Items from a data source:
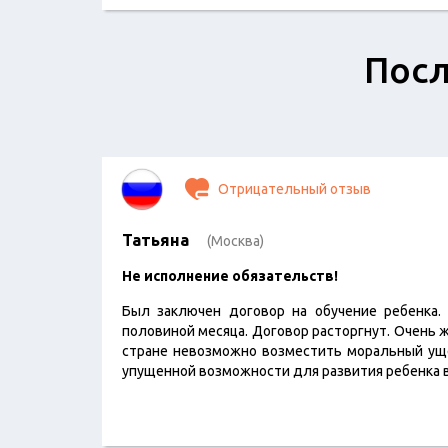
Посл
Отрицательный отзыв
Татьяна
(Москва)
Не исполнение обязательств!
Был заключен договор на обучение ребенка. 
половиной месяца. Договор расторгнут. Очень ж
стране невозможно возместить моральный ущ
упущенной возможности для развития ребенка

◆ Task brief: The entries above should be given again exactly, minus any pictures.

◆ Problem solution:
Посл
Отрицательный отзыв
Татьяна
(Москва)
Не исполнение обязательств!
Был заключен договор на обучение ребенка. 
половиной месяца. Договор расторгнут. Очень ж
стране невозможно возместить моральный ущ
упущенной возможности для развития ребенка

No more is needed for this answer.